→ Extracted material:

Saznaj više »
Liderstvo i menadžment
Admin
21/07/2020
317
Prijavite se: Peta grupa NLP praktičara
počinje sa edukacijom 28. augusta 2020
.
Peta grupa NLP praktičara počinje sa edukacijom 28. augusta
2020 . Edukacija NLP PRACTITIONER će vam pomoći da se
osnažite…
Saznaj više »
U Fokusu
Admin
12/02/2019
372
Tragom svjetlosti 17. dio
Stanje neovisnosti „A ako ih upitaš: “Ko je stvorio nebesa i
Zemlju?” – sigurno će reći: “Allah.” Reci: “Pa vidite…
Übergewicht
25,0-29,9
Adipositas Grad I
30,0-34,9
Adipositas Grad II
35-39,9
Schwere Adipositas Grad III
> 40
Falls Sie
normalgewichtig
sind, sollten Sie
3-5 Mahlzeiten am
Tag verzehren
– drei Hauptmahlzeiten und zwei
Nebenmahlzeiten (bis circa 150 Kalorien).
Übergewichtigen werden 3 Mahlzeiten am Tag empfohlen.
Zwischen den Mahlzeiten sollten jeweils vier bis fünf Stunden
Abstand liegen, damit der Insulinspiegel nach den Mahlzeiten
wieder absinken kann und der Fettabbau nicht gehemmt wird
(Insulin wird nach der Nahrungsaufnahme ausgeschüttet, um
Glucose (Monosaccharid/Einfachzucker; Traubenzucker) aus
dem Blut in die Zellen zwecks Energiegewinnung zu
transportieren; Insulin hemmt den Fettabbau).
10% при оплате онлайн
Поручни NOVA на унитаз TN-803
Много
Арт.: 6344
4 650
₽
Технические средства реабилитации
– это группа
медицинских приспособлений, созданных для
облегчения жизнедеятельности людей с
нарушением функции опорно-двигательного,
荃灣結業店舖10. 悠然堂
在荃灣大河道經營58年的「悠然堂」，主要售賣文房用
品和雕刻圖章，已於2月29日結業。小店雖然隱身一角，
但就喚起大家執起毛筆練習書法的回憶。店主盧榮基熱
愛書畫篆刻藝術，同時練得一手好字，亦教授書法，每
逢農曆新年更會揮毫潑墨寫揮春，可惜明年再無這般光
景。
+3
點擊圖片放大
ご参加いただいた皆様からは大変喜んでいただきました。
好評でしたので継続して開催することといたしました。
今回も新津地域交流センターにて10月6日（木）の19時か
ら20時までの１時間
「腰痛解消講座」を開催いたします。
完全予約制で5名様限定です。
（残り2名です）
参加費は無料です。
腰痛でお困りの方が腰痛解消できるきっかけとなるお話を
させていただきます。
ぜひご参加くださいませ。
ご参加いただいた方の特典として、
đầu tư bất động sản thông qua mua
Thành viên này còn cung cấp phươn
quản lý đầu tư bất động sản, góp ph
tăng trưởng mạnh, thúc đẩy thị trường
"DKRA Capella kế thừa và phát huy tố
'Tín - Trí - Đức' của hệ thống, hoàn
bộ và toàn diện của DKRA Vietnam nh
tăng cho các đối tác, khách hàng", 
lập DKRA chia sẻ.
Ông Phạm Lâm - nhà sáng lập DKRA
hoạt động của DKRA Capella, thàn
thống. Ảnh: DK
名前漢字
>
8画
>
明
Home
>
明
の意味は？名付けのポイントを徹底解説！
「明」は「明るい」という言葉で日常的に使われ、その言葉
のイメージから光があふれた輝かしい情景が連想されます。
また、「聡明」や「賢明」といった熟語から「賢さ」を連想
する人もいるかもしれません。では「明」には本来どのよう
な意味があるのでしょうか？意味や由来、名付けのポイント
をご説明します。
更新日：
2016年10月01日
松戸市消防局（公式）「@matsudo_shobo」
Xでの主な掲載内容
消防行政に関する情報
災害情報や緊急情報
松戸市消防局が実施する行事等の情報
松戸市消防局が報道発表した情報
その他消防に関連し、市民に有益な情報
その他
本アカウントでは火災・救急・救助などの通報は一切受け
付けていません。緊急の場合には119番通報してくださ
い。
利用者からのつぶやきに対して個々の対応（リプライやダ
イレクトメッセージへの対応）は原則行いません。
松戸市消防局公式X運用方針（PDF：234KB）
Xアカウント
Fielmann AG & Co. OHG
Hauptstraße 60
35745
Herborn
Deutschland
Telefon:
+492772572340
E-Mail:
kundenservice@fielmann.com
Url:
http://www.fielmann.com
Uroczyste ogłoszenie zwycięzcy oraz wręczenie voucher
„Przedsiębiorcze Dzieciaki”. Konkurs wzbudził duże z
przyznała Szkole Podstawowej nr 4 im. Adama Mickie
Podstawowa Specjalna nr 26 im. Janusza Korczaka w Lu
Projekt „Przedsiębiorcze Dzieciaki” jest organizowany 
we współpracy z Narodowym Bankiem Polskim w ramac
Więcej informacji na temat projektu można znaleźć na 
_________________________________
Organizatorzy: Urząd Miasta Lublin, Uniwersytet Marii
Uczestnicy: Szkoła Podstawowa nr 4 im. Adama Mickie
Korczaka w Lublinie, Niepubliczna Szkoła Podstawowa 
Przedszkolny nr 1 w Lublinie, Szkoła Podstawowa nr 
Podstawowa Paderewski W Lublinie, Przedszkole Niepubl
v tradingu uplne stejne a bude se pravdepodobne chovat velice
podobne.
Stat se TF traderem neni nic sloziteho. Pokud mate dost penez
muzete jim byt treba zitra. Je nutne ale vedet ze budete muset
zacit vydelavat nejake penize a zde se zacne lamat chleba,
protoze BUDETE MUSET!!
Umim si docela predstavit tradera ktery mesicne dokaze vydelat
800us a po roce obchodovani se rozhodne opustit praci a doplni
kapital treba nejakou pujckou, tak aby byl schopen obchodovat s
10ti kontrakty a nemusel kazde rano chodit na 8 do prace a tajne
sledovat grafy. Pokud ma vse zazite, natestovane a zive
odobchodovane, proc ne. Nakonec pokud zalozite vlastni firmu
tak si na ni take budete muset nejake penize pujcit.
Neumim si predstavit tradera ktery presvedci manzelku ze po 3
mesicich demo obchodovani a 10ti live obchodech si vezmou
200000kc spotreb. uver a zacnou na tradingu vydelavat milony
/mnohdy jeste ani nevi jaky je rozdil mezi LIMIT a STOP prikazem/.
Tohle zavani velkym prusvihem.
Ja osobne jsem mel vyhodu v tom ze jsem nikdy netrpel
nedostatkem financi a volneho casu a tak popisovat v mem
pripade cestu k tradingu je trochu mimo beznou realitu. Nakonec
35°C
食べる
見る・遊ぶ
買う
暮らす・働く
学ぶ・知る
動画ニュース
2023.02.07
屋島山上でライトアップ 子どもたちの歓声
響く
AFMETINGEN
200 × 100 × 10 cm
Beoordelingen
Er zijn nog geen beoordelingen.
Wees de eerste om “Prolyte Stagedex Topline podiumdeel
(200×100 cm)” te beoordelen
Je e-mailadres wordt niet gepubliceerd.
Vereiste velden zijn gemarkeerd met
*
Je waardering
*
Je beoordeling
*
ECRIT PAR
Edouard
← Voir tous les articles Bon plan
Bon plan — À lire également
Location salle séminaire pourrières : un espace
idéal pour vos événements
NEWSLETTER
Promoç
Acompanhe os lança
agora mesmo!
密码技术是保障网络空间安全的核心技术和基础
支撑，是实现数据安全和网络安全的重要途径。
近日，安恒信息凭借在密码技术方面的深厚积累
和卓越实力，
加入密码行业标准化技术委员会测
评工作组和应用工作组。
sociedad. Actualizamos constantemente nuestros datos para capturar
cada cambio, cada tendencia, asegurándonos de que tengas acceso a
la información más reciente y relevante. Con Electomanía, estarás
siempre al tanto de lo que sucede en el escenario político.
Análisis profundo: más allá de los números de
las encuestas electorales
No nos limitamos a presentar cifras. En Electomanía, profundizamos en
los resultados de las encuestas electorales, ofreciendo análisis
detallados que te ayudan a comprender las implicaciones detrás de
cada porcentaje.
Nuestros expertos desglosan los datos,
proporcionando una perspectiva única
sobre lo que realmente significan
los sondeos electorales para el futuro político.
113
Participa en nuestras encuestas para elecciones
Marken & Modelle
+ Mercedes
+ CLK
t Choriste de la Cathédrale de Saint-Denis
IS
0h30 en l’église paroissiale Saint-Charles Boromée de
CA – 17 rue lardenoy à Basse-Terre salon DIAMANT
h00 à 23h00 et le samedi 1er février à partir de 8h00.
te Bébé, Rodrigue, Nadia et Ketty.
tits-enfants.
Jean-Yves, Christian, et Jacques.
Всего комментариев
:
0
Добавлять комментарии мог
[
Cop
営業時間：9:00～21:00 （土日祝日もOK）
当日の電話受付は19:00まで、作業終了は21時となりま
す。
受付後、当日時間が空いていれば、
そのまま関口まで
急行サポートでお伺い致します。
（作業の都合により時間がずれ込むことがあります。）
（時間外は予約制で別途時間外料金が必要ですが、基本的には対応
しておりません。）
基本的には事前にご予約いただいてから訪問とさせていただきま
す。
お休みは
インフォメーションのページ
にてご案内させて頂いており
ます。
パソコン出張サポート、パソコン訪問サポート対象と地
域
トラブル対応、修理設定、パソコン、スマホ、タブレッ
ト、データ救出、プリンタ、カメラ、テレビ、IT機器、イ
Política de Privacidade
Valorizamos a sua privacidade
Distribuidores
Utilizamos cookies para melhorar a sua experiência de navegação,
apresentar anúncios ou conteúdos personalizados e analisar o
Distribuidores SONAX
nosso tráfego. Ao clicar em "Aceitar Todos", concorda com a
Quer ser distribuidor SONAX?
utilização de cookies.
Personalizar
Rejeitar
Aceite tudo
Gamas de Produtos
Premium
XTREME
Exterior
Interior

→ Assigned task:
Copy out the entries exactly. Begin at the first line and end with the line that has "Abstand liegen, damit".

→ Written answer:
Saznaj više »
Liderstvo i menadžment
Admin
21/07/2020
317
Prijavite se: Peta grupa NLP praktičara
počinje sa edukacijom 28. augusta 2020
.
Peta grupa NLP praktičara počinje sa edukacijom 28. augusta
2020 . Edukacija NLP PRACTITIONER će vam pomoći da se
osnažite…
Saznaj više »
U Fokusu
Admin
12/02/2019
372
Tragom svjetlosti 17. dio
Stanje neovisnosti „A ako ih upitaš: “Ko je stvorio nebesa i
Zemlju?” – sigurno će reći: “Allah.” Reci: “Pa vidite…
Übergewicht
25,0-29,9
Adipositas Grad I
30,0-34,9
Adipositas Grad II
35-39,9
Schwere Adipositas Grad III
> 40
Falls Sie
normalgewichtig
sind, sollten Sie
3-5 Mahlzeiten am
Tag verzehren
– drei Hauptmahlzeiten und zwei
Nebenmahlzeiten (bis circa 150 Kalorien).
Übergewichtigen werden 3 Mahlzeiten am Tag empfohlen.
Zwischen den Mahlzeiten sollten jeweils vier bis fünf Stunden
Abstand liegen, damit der Insulinspiegel nach den Mahlzeiten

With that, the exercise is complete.